Finding the balance: The elusive mechanisms underlying auditory hair cell mitochondrial biogenesis and mitophagy

Abstract

In all cell types, mitochondrial biogenesis is balanced with mitophagy to maintain a healthy mitochondrial pool that sustains specific energetic demands. Cell types that have a higher energetic burden, such as skeletal muscle cells and cardiomyocytes, will subsequently develop high mitochondrial volumes. In these cells, calcium influx during activity triggers cascades leading to activation of the co-transcriptional regulation factor PGC-1α, a master regulator of mitochondrial biogenesis, in a well-defined pathway. Despite the advantages in ATP production, high mitochondrial volumes might prove to be perilous, as it increases exposure to reactive oxygen species produced during oxidative phosphorylation. Mechanosensory hair cells are highly metabolically active cells, with high total mitochondrial volumes to meet that demand. However, the mechanisms leading to expansion and maintenance of the hair cell mitochondrial pool are not well defined.
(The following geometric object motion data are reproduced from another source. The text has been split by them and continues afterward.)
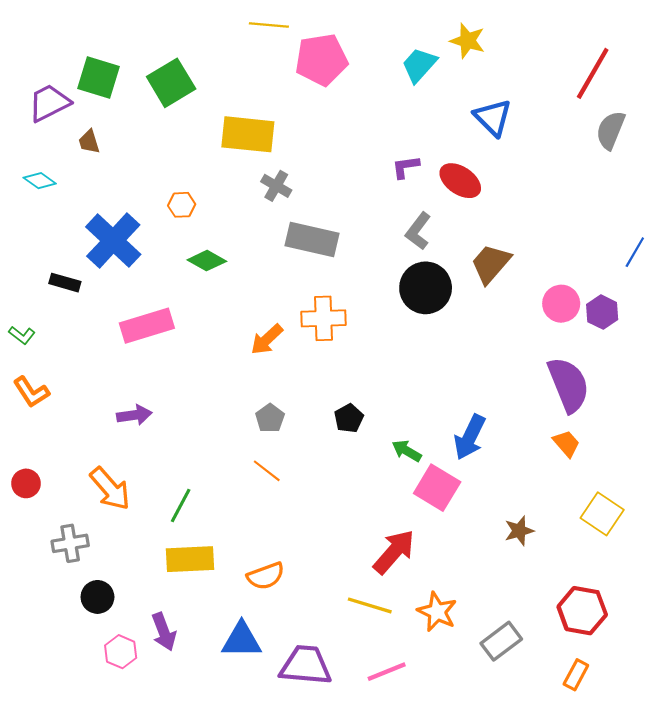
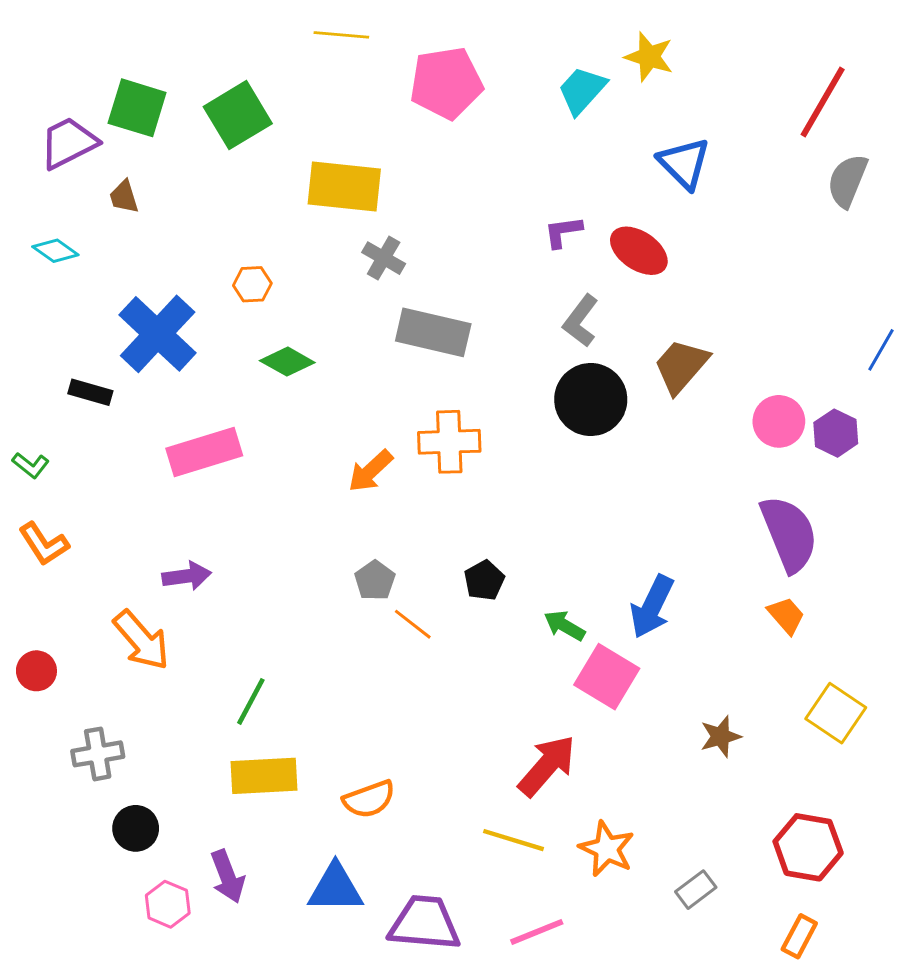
yellow line: (269, 25) -> (341, 35), moved
orange line: (267, 471) -> (413, 624), moved
orange arrow: (110, 489) -> (141, 640), moved
gray rectangle: (501, 641) -> (696, 890), size x0.7

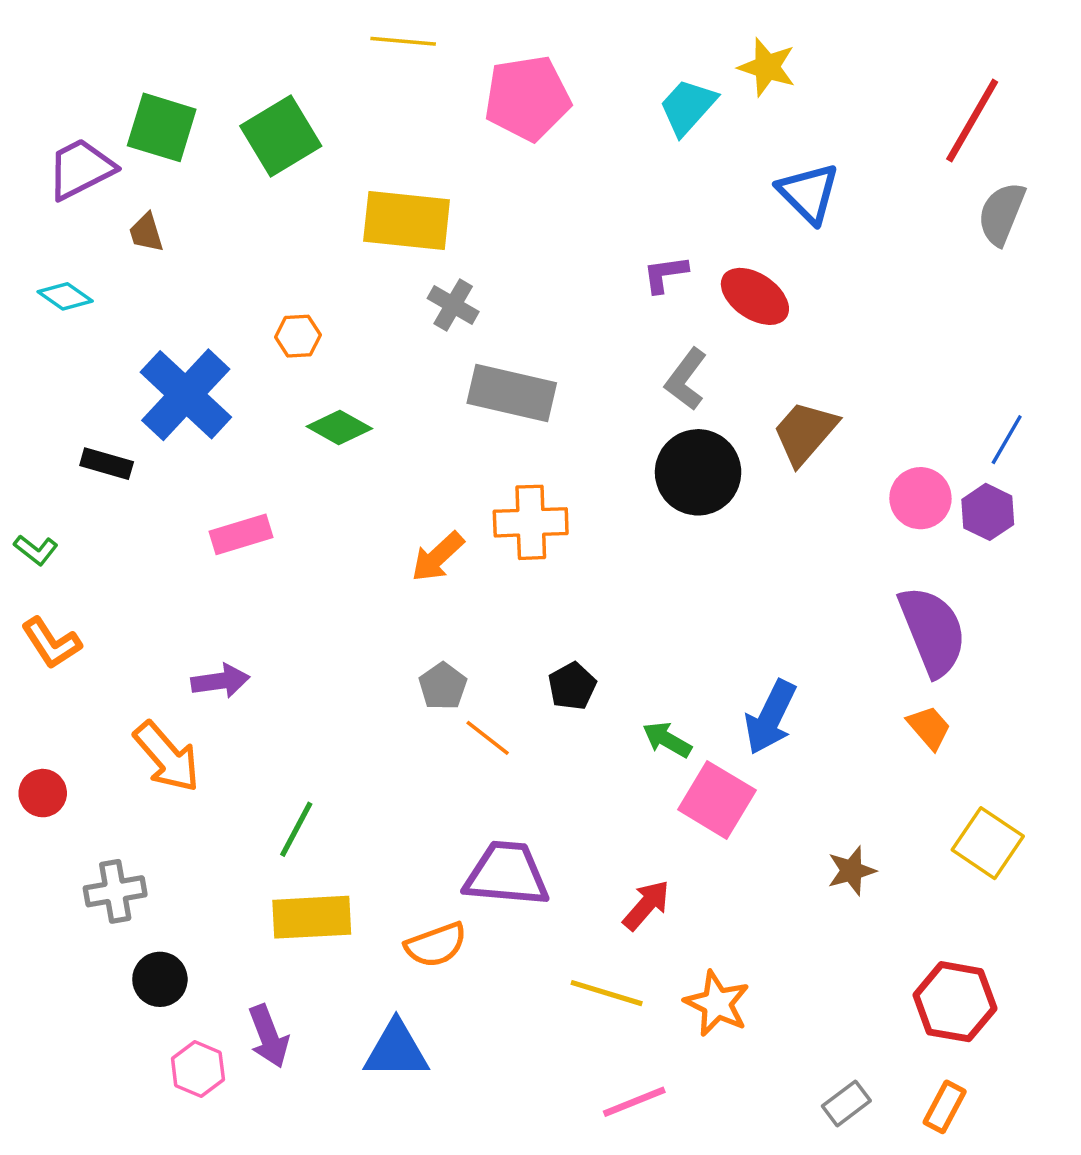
blue line: (881, 350) -> (1007, 440), moved
pink rectangle: (204, 452) -> (241, 534), size x0.7
red arrow: (547, 766) -> (646, 905), size x0.7
gray rectangle: (696, 890) -> (846, 1103), moved
purple trapezoid: (424, 923) -> (507, 874), moved

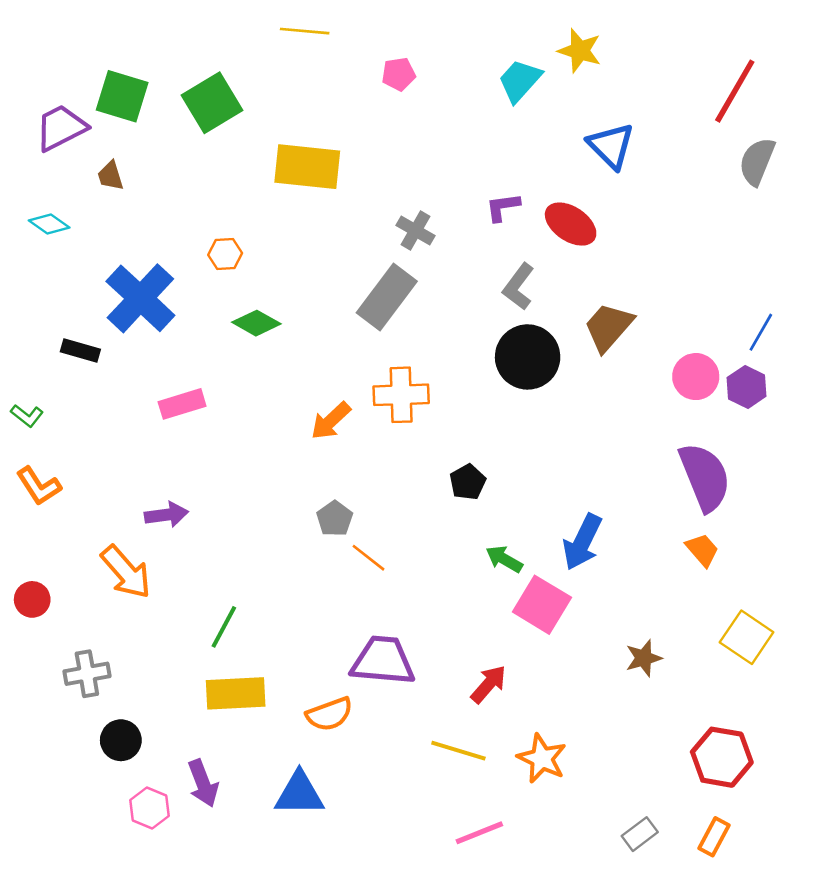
pink pentagon: (527, 98) -> (399, 74), size x0.5
gray cross: (453, 305) -> (415, 231), moved
gray rectangle: (512, 393) -> (387, 297), turned -66
black pentagon: (572, 686) -> (468, 482), moved

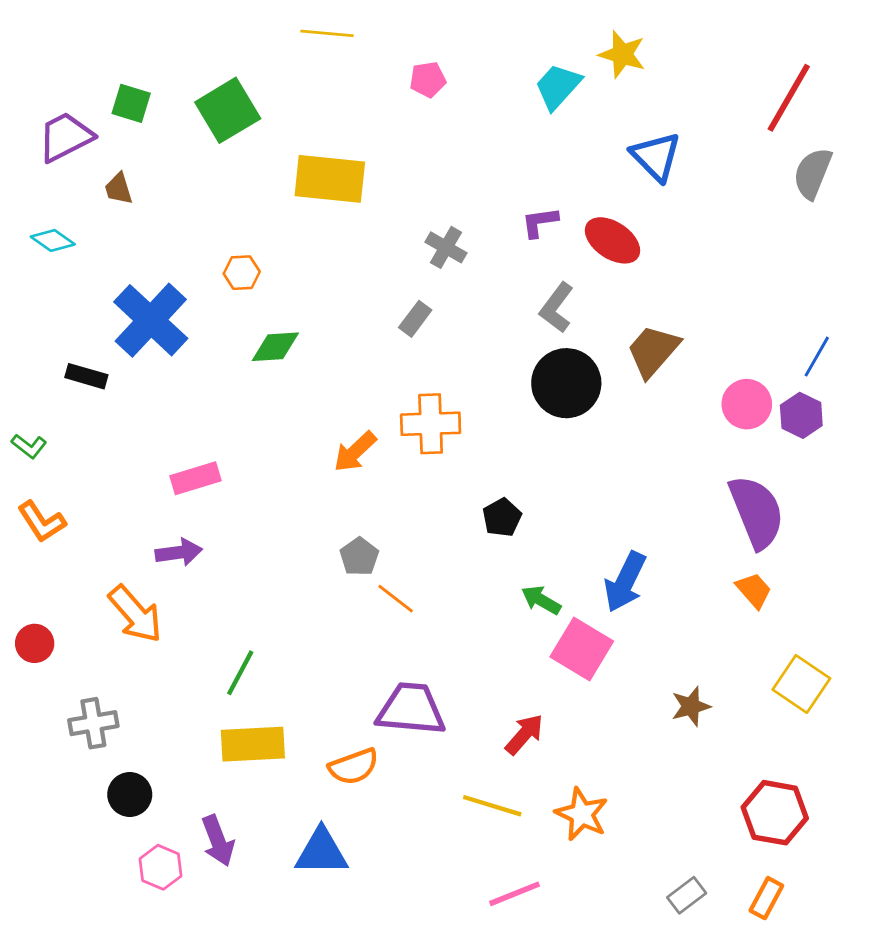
green square: (122, 96) -> (131, 103), size x0.7
gray rectangle: (387, 297) -> (415, 319), size x0.5
green diamond: (256, 323) -> (275, 347), turned -33
pink rectangle: (182, 404) -> (196, 478), moved

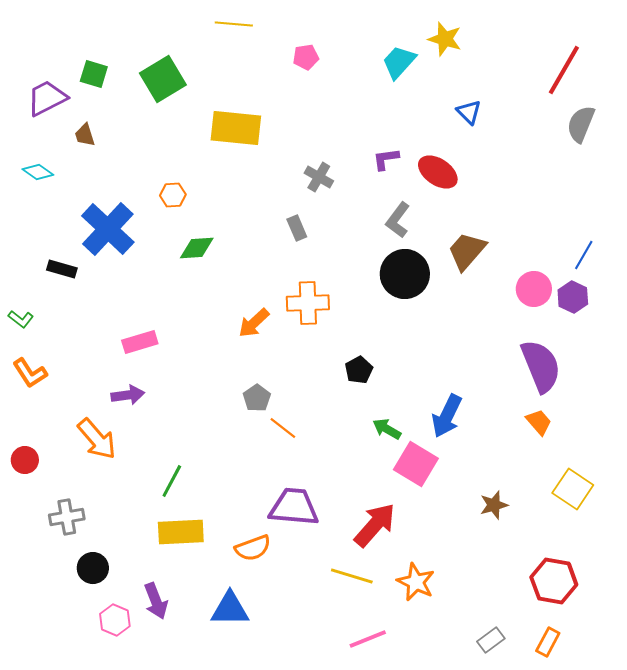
blue triangle: (656, 156) -> (469, 112), size x0.7
gray rectangle: (415, 319) -> (297, 228), turned -60
red arrow: (524, 734) -> (375, 525), size x1.5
Calcium influx during mechanotransduction and synaptic transmission regulate hair cell mitochondria, leading to a possibility that similar to skeletal muscle and cardiomyocytes, intracellular calcium underlies the expansion of the hair cell mitochondrial volume. This review briefly summarizes the potential mechanisms underlying mitochondrial biogenesis in other cell types and in hair cells. We propose that hair cell mitochondrial biogenesis is primarily product of cellular differentiation rather than calcium influx, and that the hair cell high mitochondrial volume renders them more susceptible to reactive oxygen species increased by calcium flux than other cell types.